Diriwayatkan bahwa Sayyidina Abbas bin Abdul Muthallib pernah bermimpi melihat Abu Lahab dalam tidurnya. Ia pun menanyakan perihal keadaan Abu Lahab sekarang di akhirat. Abu Lahab pun mejawab “Aku tidak mendapatkan apapun sepeninggal kalian kecuali aku diberi minum karena telah memerdekakan Tsuaibah dan setiap hari Senin siksaanku diringankan karenanya.”
Mungkin, sepintas hal yang Abu Lahab lakukan berbeda dengan apa yang kita lakukan. Abu Lahab tidak mengadakan Majelis Ta’lim yang diiringi dengan rebana dan lantunan shalawat atau semacamnya. Ya, wajar saja. Karena mungkin saat itu Habib Syech tidak seterkenal sekarang. Tapi esensi dari apa yang Abu Lahab lakukan dengan apa yang kita lakukan itu sama. Yaitu menampakkan kebahagiaan akan kelahiran Rasulullah Saw. Bukankah itu inti dari perayaan Maulid? Jika si kafir Abu Lahab saja siksaannya bisa Allah ringankan, karena rasa bahagianya akan kelahiran Rasulullah, lantas mengapa jika kita yang melakukannya malah masuk neraka? Padahal esensi dari perayaan maulid adalah menampakkan kebahagiaan dan rasa syukur kita akan kelahiran Rasulullah Saw. bukankah Allah Swt. telah berfirman dalam Al-Quran:
قُلْ بِفَضْلِ اللَّهِ وَبِرَحْمَتِهِ فَبِذَلِكَ فَلْيَفْرَحُوْا هُوَ خَيْرٌ مِمَّا يَجْمَعُوْنَ
Artinya: Katakanlah, dengan anugerah Allah dan rahmatNya (Nabi Muhammad Saw) hendaklah mereka menyambut dengan senang gembira. (QS.Yunus: 58)

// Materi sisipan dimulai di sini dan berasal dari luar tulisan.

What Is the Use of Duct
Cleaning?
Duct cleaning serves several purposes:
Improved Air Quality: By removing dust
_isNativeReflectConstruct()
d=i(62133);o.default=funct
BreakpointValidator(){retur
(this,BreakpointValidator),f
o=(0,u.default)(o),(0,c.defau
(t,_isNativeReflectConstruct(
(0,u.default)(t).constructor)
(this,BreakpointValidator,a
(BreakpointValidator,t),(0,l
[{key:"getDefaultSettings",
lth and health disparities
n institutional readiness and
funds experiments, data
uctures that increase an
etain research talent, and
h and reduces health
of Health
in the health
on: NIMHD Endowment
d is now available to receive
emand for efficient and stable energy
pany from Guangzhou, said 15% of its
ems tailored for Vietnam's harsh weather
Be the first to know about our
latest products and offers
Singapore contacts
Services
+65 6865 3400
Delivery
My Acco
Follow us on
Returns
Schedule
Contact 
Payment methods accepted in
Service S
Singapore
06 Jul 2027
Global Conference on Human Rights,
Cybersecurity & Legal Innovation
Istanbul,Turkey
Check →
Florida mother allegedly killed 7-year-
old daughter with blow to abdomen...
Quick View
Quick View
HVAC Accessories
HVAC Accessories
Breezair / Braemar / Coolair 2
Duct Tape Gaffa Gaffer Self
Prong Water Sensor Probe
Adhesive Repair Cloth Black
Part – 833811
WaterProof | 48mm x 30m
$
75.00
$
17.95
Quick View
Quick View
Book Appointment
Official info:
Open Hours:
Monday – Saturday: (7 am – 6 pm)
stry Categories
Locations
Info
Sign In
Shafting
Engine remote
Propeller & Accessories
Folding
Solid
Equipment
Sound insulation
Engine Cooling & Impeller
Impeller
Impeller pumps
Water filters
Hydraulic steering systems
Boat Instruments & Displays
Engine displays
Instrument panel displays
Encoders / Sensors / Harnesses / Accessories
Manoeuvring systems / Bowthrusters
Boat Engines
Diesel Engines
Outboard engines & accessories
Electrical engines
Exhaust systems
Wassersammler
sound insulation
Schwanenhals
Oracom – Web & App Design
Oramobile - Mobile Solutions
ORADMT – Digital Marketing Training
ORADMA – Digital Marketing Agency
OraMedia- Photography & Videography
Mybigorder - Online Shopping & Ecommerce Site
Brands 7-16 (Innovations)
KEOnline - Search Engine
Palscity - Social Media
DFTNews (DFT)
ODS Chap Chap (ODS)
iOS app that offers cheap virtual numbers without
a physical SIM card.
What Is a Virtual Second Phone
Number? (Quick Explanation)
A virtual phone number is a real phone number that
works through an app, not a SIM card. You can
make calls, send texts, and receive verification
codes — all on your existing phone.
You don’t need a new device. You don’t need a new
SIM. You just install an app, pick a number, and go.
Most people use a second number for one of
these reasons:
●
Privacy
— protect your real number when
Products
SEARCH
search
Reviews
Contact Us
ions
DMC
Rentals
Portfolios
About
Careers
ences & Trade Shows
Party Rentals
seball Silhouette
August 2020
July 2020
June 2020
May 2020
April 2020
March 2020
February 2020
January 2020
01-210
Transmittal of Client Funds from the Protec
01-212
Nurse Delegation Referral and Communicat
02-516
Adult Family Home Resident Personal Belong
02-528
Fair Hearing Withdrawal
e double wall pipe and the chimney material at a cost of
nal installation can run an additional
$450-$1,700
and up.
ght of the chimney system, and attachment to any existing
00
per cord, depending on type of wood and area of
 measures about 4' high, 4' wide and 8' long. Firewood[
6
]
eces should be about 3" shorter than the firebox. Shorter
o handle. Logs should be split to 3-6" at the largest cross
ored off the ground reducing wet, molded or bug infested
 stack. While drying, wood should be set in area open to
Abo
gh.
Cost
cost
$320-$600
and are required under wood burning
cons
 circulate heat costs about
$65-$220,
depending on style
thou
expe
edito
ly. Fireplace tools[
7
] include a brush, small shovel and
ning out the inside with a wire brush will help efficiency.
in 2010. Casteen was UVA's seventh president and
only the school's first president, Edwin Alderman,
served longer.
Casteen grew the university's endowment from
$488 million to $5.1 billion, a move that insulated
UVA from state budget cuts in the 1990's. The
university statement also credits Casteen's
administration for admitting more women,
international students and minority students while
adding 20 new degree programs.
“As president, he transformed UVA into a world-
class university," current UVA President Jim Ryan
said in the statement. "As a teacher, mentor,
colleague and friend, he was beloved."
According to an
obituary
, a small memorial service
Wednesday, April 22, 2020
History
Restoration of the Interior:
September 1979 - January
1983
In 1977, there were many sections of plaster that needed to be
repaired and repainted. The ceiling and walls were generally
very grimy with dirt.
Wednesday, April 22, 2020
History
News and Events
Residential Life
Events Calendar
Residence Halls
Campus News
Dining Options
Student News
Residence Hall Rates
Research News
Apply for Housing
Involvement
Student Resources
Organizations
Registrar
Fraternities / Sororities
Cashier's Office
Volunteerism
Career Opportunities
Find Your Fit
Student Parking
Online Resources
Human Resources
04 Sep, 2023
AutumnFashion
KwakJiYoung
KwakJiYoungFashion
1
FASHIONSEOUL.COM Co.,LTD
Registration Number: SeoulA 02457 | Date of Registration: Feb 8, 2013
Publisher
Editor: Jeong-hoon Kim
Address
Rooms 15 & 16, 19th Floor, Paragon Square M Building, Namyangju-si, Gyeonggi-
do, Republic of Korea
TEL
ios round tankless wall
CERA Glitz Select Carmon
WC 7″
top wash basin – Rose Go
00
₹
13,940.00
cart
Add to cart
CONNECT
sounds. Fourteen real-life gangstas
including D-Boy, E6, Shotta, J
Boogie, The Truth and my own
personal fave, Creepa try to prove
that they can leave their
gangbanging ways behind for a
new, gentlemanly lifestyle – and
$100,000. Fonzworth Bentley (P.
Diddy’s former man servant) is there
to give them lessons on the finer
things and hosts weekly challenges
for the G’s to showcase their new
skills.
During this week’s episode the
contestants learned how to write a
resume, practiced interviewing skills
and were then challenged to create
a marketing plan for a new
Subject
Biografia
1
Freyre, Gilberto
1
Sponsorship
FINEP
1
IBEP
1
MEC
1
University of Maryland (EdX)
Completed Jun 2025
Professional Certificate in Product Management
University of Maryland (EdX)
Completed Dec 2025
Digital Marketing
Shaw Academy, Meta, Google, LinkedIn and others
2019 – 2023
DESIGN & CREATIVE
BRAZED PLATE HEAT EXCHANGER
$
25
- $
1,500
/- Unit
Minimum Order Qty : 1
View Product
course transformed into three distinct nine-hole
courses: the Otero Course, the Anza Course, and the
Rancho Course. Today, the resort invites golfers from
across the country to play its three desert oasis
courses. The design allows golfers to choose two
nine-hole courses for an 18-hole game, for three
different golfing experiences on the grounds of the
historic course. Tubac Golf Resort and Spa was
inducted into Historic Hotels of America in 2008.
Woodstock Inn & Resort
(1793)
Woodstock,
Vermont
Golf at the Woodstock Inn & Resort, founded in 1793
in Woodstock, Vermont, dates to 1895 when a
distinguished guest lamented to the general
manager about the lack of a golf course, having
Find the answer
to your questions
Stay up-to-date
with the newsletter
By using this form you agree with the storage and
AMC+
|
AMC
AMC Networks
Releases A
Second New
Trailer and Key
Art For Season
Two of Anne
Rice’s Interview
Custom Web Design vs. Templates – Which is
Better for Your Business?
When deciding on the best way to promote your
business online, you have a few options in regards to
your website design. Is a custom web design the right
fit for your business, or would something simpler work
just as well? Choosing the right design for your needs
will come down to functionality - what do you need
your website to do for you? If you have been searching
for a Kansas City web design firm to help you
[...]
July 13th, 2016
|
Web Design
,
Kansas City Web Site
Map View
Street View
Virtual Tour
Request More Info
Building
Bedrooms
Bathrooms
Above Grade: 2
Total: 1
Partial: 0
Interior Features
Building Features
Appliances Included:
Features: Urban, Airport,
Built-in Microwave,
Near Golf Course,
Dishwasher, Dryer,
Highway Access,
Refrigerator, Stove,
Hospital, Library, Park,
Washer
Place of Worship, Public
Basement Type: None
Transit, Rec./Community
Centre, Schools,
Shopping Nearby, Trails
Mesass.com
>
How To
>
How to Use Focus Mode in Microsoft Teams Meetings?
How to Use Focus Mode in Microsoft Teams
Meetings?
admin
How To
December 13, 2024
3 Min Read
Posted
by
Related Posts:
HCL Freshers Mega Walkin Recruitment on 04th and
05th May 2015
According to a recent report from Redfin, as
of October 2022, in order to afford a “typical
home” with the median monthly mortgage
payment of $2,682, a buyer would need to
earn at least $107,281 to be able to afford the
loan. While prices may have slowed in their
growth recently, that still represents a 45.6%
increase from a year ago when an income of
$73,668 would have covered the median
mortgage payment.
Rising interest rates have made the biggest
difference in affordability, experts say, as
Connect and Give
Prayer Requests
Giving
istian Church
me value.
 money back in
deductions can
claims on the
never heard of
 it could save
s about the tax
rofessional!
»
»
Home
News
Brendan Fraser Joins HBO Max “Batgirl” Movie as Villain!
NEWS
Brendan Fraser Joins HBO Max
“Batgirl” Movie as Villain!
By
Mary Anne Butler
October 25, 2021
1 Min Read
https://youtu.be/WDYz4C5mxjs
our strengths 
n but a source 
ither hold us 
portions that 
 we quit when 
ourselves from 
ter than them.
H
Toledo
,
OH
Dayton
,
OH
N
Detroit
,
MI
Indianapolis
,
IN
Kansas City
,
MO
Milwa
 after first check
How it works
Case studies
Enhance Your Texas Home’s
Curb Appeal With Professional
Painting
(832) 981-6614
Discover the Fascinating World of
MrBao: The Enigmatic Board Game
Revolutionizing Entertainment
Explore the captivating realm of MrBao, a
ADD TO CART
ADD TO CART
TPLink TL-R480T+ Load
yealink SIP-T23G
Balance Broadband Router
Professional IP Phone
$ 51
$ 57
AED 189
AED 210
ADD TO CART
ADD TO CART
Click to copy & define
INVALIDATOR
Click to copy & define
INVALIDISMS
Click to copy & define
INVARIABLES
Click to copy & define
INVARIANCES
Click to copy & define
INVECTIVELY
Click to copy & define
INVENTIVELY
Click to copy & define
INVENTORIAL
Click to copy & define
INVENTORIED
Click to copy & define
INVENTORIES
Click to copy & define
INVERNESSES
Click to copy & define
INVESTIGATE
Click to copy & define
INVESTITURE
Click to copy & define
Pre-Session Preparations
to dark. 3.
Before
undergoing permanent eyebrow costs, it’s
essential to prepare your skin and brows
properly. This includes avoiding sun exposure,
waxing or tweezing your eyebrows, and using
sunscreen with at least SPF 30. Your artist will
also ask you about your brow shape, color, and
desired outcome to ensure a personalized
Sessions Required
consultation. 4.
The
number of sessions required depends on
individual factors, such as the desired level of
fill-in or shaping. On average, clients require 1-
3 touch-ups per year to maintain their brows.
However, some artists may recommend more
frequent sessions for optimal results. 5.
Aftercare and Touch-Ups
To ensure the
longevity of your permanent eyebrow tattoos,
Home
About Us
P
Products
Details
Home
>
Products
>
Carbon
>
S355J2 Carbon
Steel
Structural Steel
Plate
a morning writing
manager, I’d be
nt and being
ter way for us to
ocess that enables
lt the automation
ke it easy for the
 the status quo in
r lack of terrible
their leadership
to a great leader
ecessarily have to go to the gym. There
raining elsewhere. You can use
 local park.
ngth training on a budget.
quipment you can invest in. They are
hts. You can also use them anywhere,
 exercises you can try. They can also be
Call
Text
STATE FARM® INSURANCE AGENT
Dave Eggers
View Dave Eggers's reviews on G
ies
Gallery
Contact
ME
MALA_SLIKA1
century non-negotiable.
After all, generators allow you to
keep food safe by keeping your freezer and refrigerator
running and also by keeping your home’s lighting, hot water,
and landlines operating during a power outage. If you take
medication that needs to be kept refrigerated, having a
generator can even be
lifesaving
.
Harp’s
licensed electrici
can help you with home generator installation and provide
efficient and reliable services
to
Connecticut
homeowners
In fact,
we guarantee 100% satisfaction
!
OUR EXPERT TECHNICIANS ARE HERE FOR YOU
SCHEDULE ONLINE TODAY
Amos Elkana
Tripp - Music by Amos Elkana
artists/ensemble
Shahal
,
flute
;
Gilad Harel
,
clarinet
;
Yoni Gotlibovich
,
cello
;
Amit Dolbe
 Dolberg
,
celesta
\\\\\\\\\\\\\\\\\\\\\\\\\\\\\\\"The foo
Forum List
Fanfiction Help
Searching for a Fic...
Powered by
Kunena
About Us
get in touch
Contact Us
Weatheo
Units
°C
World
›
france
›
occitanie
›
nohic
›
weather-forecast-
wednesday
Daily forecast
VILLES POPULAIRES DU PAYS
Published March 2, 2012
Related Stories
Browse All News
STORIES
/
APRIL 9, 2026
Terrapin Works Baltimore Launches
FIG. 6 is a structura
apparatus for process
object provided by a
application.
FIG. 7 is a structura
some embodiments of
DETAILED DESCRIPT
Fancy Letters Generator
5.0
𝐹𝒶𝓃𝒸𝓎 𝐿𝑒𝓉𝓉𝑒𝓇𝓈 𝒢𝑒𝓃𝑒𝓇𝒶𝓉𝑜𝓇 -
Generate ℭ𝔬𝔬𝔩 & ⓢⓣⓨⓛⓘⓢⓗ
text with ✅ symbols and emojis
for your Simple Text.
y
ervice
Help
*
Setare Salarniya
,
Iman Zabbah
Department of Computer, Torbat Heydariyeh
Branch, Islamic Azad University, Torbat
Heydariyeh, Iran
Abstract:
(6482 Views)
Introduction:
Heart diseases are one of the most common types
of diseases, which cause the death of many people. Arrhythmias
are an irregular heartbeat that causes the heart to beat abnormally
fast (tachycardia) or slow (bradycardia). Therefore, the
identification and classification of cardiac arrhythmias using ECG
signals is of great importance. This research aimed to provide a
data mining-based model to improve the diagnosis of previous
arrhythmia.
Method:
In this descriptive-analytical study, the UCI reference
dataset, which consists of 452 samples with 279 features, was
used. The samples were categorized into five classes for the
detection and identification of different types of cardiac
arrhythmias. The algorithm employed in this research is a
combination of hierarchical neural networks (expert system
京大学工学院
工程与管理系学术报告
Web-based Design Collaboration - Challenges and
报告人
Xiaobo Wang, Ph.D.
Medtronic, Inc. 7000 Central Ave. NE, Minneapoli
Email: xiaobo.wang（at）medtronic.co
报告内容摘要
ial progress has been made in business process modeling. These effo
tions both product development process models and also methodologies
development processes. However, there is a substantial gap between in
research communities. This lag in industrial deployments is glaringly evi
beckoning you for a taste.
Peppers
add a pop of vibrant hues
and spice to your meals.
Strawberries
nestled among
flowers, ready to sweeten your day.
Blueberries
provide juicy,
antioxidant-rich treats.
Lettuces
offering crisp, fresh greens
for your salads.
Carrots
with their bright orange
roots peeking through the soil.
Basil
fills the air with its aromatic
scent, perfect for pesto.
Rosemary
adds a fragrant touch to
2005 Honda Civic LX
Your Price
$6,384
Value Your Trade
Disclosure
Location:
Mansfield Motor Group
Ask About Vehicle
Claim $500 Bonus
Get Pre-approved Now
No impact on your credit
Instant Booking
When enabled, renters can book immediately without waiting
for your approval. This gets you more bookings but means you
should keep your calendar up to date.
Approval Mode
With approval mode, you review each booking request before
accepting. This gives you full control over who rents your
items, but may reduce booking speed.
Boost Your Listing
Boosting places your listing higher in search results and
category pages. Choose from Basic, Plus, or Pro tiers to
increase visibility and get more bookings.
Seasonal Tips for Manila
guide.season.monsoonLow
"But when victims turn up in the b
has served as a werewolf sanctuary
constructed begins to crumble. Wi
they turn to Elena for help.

Jadi, tidak benar jika mereka mengatakan bahwa perayaan Maulid Nabi tidak ada dalilnya. Ayat dan kisah tentang Abu Lahab di atas bisa menjadi rujukan utama sebagai dalil diperbolehkannya merayakan maulid nabi. Meskipun tidak secara detail adanya kejelasan seperti apa praktek Maulid Nabi yang seharusnya, tetapi keduanya memilik esensi yang sama dengan praktek Maulid Nabi yang lumrah terjadi, yaitu anjuran untuk menampakkan rasa syukur kita akan kelahiran Baginda Rasulullah Saw. dengan melakukan kebaikan dan berbagi terhadap sesama.
Perdebatan tentang Tanggal Kelahiran Nabi Muhammad Saw.
Memang, di antara para ulama masih terjadi perdebatan mengenai hari kelahiran Nabi Muhammad Saw. Menurut Imam Ibnu Hazm, Rasulullah lahir tanggal 8 Rabiul Awal. Ada yang mengatakan tanggal 10, bahkan ada yang mengatakan Beliau lahir di bulan Ramadhan. Akan tetapi, pendapat yang masyhur dan jumhur ulama menyepakatinya adalah pendapatnya Imam Ibnu Ishak, yaitu tanggal 12 bulan Rabiul Awal.
Namun, perdebatan di atas bukan alasan bagi kita untuk tidak merayakan Maulid Nabi. Perlu kita ingat kembali, Maulid Nabi bukanlah suatu ibadah yang berkaitan dengan waktu tertentu, akan tetapi -sebagaimana yang telah kami paparkan di atas- perayaan maulid adalah bentuk rasa syukur kita akan kelahiran Nabi Muhammad Saw. dan tentunya hal ini boleh kita lakukan kapan pun dan di mana pun. Sayyid Muhammad bin Alawi al-Maliky dalam kitab nya “Mafahim yajibu an tushohhah” menjelaskan bahwa tidak adanya kesepakatan di antara para ulama mengenai kelahiran Nabi tidak berpengaruh apa-apa. Karena kita tidak meyakini bahwa perayaan tersebut menjadi syariat pada waktu tertentu.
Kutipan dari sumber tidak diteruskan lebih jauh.